Именно поэтому оказалось совершенно неожиданным для меня, что я всего лишь защищался: защищал собственную жизнь и так нелегко организованный собственный мир от того нового, что так стремительно ворвалось в него. Защищал и защищался. Вступался за слабых и обижаемых. Вставал на защиту несправедливо оскорбленных и давал обет самопожертвования. Отказывался от всего вымечтанного, становящегося делом жизни во имя абстрактно декларируемого долга и реальных, ясно представимых тягостей у безвинно-обреченного на страдания. То есть защищал слабого от сильного. И, разумеется, были несомненными шаткость и безнадежность этой позиции, ее обреченность.
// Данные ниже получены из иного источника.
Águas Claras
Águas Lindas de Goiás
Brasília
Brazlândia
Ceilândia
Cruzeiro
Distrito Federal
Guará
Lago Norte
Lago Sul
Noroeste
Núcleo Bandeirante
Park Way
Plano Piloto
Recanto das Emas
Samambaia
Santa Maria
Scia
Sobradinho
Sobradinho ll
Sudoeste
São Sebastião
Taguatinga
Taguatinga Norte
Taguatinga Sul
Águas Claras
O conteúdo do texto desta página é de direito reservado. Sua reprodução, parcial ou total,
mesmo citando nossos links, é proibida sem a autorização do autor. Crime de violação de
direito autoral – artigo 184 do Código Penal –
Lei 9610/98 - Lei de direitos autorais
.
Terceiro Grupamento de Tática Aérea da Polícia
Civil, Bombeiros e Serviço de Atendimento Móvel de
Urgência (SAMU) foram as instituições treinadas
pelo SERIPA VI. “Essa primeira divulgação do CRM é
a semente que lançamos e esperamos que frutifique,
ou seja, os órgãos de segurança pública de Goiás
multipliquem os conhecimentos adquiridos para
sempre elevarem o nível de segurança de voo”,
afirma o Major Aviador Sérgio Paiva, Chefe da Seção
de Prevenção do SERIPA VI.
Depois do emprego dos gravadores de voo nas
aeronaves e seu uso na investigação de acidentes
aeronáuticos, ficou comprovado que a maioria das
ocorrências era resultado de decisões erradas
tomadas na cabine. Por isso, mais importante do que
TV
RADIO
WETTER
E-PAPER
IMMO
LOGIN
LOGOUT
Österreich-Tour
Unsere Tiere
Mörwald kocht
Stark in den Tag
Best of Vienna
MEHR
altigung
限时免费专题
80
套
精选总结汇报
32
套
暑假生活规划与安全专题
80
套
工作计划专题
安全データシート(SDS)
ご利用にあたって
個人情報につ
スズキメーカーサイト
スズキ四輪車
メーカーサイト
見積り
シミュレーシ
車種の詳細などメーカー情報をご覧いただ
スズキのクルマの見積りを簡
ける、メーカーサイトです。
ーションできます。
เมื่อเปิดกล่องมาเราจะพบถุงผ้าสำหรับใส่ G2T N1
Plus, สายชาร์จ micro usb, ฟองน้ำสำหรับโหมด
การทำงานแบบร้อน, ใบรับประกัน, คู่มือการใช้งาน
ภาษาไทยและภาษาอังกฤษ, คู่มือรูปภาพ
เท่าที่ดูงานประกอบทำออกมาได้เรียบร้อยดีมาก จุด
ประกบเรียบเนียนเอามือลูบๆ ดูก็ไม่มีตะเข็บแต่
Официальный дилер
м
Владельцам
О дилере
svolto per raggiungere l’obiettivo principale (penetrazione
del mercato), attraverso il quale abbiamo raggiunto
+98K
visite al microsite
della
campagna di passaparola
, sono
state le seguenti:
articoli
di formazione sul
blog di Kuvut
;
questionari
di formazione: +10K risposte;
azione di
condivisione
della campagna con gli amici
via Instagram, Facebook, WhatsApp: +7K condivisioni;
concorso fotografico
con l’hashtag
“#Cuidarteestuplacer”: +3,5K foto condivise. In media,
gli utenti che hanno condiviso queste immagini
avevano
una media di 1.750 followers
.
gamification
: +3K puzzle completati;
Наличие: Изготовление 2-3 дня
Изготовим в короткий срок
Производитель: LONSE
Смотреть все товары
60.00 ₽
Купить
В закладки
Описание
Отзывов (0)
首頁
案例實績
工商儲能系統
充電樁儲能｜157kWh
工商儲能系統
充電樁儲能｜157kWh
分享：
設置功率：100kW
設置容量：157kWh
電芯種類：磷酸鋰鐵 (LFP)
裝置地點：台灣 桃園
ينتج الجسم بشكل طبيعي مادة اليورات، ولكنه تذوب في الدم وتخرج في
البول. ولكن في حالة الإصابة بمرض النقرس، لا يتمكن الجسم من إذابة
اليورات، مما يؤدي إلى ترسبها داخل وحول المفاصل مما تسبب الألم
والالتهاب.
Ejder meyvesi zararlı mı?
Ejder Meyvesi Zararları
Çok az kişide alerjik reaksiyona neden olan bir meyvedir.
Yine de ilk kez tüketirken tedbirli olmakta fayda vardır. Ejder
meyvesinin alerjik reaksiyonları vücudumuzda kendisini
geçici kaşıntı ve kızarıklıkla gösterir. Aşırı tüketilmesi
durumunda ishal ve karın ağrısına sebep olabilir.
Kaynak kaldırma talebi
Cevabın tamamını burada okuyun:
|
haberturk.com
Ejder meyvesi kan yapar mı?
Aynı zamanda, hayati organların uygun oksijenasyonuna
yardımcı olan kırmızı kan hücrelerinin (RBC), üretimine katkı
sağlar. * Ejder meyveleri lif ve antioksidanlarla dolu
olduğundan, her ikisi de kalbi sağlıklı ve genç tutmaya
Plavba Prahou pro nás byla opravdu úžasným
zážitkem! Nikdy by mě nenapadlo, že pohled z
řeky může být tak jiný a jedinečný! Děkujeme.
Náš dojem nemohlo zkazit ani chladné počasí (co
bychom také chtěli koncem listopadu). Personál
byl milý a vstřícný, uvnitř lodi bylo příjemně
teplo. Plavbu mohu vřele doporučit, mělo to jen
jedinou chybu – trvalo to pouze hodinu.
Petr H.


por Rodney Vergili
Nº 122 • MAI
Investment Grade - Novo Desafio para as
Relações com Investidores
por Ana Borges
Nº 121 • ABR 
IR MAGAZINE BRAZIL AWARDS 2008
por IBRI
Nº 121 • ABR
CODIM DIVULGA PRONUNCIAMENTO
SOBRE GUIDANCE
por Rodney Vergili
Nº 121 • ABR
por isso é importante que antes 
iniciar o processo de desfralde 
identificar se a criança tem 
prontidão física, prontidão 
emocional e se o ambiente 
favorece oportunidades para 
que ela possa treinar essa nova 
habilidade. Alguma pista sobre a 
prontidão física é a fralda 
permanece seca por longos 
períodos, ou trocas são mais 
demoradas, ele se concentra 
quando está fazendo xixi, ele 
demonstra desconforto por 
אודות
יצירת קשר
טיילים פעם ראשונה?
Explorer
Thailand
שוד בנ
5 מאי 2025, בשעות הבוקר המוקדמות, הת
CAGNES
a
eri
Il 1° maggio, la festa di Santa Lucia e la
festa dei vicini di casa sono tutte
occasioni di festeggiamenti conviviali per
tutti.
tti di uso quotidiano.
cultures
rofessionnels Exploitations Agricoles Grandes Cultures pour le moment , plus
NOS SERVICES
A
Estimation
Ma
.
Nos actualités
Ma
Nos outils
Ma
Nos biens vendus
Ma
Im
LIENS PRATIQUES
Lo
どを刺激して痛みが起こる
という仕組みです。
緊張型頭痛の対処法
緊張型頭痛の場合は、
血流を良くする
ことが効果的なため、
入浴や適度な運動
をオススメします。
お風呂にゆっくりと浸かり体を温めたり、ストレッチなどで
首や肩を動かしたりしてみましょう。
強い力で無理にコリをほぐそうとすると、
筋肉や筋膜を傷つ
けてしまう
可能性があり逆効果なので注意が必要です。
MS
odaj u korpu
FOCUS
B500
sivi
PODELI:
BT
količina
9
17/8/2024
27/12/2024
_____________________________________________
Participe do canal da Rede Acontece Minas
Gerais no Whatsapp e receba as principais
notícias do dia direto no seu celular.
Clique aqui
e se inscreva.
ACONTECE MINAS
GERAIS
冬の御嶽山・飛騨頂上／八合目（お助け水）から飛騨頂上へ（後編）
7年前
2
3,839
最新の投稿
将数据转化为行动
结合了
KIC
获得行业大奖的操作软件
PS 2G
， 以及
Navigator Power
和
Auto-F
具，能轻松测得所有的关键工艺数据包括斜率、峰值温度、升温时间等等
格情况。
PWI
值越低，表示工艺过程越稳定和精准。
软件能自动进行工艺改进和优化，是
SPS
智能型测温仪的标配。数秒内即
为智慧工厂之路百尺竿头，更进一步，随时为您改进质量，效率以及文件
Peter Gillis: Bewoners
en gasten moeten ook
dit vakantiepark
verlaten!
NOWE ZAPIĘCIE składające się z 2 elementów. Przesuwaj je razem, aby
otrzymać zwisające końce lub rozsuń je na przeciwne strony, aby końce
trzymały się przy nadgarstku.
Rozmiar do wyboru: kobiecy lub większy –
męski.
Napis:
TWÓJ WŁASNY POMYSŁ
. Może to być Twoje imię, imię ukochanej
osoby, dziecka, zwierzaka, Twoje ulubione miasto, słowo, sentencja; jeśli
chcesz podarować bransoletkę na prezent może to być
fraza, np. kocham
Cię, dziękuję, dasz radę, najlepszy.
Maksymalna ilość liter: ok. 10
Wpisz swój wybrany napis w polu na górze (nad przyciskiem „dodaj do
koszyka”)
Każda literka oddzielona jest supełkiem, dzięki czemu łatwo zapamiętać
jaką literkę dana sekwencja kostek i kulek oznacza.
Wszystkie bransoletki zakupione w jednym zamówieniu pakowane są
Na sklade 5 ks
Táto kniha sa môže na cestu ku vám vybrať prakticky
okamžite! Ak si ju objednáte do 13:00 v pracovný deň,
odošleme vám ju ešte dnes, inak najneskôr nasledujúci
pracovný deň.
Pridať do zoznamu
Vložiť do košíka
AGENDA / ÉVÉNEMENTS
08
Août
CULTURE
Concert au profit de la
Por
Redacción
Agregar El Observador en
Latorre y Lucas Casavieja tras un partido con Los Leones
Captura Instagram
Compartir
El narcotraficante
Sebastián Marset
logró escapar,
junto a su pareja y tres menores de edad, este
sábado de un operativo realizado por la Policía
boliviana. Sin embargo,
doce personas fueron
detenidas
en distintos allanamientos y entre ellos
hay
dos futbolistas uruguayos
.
Я пытаюсь быть искренним до конца, вернее, в точности хочу воспроизвести тогдашние ощущения. Были ли самообманом, ловкой договоренностью с собственной совестью соображения об отказе от всякой литературы и жизни, оказавшейся не по силам, в случае окончательного отступления? Быть может, честнее говорить только о страсти, зашедших далеко отношениях, невозможности отказаться от того, от чего не хватало сил отказаться? Но много ли стоила тогда моя маленькая статья о правах свободного чувства, в которой я видел (и это свое открытие
громко декларировал) начало освобождения человека, сбрасывающего с себя — сначала хотя бы дома! — оковы всякого принуждения, начало работы, мыслимой деятельностью и служением, — много ли она стоила, если все в ней оборачивалось неправдой, ложью, соображениями «для людей», все той же имитацией подлинного чувства и расчесыванием собственных эмоций, спекуляцией, приводящей в литературе к приспособленчеству, а в жизни — к готовности к любому, пусть несерьезному, но предательству? Самооправдание? Но я твердо знал, что, оказавшись неспособным в самом начале подтвердить свою искренность собственной жизнью, обрекаю себя на творческое бесплодие. Здесь не было никакой позы, это происходило во мне: в очередной раз поклявшись себе, что эта ложь будет последней, что отныне, позабыв об этом случае, я трудом и дальнейшим благородством искуплю прегрешение перед собственной совестью, о котором никто не узнает, ирония по отношению к столь высокому переосмыслению всего лишь ремесленной работы — обзору литературы, смешно говорить! — эта торжественная клятва наутро мною же с ужасом отвергалась: не имея никакого опыта, я сердцем знал пагубную безнадежность такого изначального компромисса и то, что размер прегрешения, его мизерность по сравнению с дальнейшими искупительными подвигами ничего не будет стоить и не поможет мне. Не формулируя, я уже все знал и об арифметике, и о «слезе ребенка», и о том, что коготок увяз — всей птичке пропасть.Все это не было так стройно, в моих действиях и поступках не могло быть знания
о существующем у меня решении, — но разрывающая душу борьба с самим собой была искренней, и каждый очередной поворот для меня становился подлинной драмой.Я помню, что твердо, уже в который раз назначив день приведения своей жизни в соответствие с действительностью, я приезжал домой и ходил по комнате, как убийца, совершающий свое деяние не в состоянии аффекта, а продуманно и хладнокровно, а уже наутро, не выдержав взятой на себя роли, отправлялся на другой конец города, чтобы холодно и по возможности твердо заявить о своей несостоятельности. И почему-то здесь я убийцей не был, незащищенным, как уже говорилось, оказывался мой дом — брошенная гарнизоном крепость. Но если там я сражался за двоих, то здесь нас было двое, и еще через день, столкнувшись с поражающей меня всякий раз цельностью проявления отчаяния ли, оскорбленного самолюбия или невиданной мною прежде подлинности надрыва, я не выдерживал и все начиналось сначала.
Помню, как после окончательного
разрыва там, я уезжал из Москвы, взяв на руки полуторагодовалую дочь, держась за нее, помню, как жена провожала меня, свирепую метель, свистящую по заледенелому полю под брюхом самолета. Калининград, дом моей сестры, маму и устоявшийся в своем, совсем другом, безумии быт Пробатовского дома и то, как я пытался загнать пережитое внутрь, полагая, что таким образом излечиваюсь, а на самом деле в очередной раз оттягивал развязку. Я уже не мог жить иначе.Так и было. Вернувшись в Москву излечившимся
и спокойным, я через неделю снова позвонил в ту же дверь, и еще через день, в ситуации, всего лишь повторяющей то, что много раз бывало, собравшись и просчитав все до конца, снял трубку и позвонил жене по телефону.Это было самым непростительным из того, что я сделал, — передоверил разговор глаза в глаза холодной телефонной трубке. Но здесь был не расчет и не слабость, а правда мгновения, неспособная больше ждать и откладывать.